Yelp’s advertising targeting team makes prediction models to determine the likelihood of a user interacting with an advertisement. By using Apache Spark on Amazon EMR to process large amounts of data to train machine learning models, Yelp increased revenue and advertising click-through rate.
The Washington Post
The Washington Post uses Apache Spark on Amazon EMR to build models powering its website’s recommendation engine to boost reader engagement and satisfaction. They leverage Amazon EMR's performant connectivity with Amazon S3 to update models in near real-time.
Intent Media operates a platform for advertising on travel commerce sites. The data team uses Apache Spark and MLlib on Amazon EMR to ingest terabytes of e-commerce data daily and use this information to power their decisioning services to optimize customer revenue. Click here to learn more.
As part of its Data Management Platform for customer insights, Krux runs many machine learning and general processing workloads using Apache Spark. Krux utilizes ephemeral Amazon EMR clusters with Amazon EC2 Spot Capacity to save costs and uses Amazon S3 with EMRFS as a data layer for Apache Spark.
GumGum, an in-image and in-screen advertising platform, uses Spark on Amazon EMR for inventory forecasting, processing of clickstream logs, and ad hoc analysis of unstructured data in Amazon S3. Spark’s performance enhancements saved GumGum time and money for these workflows.
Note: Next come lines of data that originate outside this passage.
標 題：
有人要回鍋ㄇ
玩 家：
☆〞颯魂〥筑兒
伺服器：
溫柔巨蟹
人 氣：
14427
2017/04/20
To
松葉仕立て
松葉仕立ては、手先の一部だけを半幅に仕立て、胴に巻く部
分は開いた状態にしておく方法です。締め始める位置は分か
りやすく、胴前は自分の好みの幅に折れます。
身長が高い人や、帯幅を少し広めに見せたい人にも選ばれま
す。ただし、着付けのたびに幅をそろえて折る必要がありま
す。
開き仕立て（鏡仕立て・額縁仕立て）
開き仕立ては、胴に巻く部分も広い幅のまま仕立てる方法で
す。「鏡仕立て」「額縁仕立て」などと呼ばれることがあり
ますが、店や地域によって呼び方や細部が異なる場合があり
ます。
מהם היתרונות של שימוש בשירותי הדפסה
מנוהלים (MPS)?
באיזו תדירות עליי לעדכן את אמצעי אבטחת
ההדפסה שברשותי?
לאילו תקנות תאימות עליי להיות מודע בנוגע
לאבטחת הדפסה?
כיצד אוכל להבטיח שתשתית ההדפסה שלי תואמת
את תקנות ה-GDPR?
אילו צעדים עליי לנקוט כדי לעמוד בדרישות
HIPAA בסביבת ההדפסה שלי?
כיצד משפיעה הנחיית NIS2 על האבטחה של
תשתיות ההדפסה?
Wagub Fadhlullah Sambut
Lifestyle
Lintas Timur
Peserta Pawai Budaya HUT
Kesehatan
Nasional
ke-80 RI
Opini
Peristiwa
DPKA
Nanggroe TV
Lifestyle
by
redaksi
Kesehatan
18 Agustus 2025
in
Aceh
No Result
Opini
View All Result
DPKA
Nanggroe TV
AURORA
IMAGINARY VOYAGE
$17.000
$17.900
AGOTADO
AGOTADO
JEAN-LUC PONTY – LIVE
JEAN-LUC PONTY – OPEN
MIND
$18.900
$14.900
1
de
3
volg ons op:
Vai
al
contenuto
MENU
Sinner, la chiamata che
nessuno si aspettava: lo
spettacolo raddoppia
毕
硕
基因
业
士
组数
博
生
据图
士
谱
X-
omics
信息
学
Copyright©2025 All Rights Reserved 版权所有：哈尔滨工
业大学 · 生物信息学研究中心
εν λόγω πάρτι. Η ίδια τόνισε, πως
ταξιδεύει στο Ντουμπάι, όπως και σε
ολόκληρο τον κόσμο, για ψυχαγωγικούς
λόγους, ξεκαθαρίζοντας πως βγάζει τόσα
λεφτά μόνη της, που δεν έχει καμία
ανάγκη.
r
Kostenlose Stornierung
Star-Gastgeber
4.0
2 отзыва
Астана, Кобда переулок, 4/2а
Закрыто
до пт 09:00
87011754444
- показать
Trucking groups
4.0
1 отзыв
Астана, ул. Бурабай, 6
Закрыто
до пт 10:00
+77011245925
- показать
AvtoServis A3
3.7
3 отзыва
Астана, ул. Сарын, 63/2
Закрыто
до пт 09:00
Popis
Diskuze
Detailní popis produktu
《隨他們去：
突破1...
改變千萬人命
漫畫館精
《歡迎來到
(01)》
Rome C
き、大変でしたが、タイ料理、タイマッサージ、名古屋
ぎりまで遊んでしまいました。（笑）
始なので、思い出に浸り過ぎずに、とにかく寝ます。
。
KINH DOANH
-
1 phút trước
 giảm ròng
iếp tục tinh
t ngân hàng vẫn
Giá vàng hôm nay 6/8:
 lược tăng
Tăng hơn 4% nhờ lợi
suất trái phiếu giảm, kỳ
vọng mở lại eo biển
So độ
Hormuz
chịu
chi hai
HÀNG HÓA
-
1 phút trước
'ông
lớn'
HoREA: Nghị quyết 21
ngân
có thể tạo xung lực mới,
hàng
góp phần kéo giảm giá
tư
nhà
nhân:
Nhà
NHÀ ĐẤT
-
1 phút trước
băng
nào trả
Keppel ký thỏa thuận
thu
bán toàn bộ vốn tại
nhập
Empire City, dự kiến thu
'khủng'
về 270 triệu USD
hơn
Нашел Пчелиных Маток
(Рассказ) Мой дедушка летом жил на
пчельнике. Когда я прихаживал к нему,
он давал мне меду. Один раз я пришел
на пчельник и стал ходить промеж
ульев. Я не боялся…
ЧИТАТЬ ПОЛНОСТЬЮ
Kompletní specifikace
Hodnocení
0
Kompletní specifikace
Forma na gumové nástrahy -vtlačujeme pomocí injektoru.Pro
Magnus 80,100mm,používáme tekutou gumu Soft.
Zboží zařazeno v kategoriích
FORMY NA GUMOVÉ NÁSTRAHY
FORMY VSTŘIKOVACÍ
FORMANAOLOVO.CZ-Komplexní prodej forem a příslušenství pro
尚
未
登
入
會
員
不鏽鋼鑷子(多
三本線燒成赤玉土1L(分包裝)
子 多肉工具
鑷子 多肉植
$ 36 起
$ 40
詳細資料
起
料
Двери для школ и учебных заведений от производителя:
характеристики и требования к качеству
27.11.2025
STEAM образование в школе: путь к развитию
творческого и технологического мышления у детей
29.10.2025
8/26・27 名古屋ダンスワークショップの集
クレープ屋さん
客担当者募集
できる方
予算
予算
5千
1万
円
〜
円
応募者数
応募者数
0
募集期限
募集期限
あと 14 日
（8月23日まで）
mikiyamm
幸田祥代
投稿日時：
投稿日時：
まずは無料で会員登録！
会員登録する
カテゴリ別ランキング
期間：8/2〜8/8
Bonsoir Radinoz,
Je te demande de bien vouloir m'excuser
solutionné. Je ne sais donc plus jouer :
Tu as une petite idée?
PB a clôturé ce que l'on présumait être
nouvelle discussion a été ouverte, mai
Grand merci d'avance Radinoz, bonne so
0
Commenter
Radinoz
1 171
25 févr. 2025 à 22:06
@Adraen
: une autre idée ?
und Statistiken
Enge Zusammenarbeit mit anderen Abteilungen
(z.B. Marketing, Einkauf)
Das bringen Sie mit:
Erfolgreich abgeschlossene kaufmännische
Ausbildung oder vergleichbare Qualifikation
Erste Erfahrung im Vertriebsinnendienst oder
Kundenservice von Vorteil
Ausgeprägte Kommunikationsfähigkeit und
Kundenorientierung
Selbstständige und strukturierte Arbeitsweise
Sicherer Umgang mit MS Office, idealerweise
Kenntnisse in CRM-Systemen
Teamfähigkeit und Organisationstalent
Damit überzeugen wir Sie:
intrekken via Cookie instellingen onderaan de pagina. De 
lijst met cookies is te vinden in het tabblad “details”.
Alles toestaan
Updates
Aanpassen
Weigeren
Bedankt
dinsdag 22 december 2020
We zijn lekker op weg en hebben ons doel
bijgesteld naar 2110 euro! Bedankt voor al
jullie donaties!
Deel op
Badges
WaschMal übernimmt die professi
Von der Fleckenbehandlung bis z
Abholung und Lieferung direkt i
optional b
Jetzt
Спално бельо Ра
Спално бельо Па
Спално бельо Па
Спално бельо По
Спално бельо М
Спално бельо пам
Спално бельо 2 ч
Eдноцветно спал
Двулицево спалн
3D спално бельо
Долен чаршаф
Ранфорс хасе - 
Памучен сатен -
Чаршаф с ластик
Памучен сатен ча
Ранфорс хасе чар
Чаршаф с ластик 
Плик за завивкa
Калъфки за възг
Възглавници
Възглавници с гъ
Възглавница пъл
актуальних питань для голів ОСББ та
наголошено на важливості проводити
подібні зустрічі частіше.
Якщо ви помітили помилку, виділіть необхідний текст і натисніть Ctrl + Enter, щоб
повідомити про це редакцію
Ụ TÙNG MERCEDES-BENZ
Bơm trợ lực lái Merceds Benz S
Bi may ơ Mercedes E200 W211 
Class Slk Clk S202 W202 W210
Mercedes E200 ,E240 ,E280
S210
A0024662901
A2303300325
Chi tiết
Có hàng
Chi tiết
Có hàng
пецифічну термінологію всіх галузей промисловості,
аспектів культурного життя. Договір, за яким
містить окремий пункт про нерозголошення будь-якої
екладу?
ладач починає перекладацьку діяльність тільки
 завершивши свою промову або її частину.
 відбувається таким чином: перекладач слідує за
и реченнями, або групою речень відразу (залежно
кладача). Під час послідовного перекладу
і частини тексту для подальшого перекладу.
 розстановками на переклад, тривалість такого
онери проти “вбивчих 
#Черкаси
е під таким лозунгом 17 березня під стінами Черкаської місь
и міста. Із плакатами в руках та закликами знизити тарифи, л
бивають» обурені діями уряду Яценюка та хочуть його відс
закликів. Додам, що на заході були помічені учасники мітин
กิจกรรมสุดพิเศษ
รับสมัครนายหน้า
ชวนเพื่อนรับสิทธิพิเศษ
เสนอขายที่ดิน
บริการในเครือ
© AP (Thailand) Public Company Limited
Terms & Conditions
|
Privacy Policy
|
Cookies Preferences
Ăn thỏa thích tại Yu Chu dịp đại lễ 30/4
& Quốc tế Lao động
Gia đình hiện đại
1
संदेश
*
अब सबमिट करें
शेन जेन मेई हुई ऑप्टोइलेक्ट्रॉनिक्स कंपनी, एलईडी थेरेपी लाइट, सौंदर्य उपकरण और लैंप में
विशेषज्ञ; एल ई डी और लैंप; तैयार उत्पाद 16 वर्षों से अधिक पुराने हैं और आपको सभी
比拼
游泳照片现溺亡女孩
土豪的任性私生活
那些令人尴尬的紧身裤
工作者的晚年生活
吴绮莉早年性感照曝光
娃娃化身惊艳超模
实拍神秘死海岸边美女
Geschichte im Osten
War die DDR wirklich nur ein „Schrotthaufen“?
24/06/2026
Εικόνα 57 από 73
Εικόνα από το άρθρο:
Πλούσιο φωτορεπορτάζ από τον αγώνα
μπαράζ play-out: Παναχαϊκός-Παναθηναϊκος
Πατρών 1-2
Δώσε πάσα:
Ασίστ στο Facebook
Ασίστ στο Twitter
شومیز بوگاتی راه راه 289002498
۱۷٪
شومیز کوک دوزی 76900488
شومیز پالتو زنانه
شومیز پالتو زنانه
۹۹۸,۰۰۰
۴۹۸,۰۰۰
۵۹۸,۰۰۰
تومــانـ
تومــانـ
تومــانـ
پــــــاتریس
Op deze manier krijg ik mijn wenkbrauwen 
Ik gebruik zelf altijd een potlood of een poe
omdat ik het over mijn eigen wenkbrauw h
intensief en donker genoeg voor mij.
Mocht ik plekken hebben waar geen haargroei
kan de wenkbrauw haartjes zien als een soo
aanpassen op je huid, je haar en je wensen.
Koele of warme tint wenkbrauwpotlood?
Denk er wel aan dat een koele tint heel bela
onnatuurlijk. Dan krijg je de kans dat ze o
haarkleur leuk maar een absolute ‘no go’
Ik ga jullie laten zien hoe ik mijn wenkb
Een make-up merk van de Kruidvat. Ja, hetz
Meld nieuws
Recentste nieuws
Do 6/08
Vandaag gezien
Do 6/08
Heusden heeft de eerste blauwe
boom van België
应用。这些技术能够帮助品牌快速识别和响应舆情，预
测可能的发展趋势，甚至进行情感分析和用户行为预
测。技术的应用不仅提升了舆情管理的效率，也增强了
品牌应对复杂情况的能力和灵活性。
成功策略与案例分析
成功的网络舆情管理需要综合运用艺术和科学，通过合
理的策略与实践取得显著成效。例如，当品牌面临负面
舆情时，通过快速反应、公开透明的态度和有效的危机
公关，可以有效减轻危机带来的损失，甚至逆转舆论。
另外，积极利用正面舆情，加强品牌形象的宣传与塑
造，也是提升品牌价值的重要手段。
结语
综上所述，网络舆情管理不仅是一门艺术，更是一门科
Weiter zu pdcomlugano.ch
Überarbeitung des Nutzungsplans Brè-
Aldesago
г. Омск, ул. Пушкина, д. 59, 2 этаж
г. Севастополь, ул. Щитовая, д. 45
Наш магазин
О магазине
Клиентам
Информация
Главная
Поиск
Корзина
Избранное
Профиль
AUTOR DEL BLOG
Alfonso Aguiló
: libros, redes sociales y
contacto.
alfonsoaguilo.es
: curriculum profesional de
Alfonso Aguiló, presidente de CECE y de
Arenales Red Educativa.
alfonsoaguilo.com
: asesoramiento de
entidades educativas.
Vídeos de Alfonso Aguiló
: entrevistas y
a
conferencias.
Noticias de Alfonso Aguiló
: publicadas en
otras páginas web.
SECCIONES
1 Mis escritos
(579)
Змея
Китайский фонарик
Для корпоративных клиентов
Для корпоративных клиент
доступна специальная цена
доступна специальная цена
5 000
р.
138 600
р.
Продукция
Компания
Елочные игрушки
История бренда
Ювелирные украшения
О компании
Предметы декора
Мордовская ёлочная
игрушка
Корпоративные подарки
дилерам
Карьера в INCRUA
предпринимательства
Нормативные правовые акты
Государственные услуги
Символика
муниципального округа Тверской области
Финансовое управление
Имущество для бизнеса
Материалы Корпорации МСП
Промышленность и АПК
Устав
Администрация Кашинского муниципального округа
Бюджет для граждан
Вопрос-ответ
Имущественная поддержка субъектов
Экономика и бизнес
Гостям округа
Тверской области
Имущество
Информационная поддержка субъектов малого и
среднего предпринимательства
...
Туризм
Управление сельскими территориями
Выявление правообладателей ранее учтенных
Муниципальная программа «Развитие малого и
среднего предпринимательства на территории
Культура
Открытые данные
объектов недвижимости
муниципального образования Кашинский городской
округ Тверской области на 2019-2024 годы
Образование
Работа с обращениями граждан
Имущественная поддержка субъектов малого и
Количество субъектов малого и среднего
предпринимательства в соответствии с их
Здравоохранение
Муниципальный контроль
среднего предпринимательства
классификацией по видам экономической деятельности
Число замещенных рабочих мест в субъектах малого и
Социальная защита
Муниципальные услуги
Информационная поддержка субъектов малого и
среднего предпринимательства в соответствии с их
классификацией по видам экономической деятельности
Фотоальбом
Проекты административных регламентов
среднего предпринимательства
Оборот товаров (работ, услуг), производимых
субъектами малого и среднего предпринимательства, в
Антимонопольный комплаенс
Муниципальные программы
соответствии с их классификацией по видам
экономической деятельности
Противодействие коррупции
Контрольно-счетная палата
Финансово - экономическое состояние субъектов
Hearst Corporation, a large diversified media and information company, has customers viewing content on over 200 web properties. Using Apache Spark Streaming on Amazon EMR, Hearst’s editorial staff can keep a real-time pulse on which articles are performing well and which themes are trending.
CrowdStrike provides endpoint protection to stop breaches. They use Amazon EMR with Spark to process hundreds of terabytes of event data and roll it up into higher-level behavioral descriptions on the hosts. From that data, CrowdStrike can pull event data together and identify the presence of malicious activity.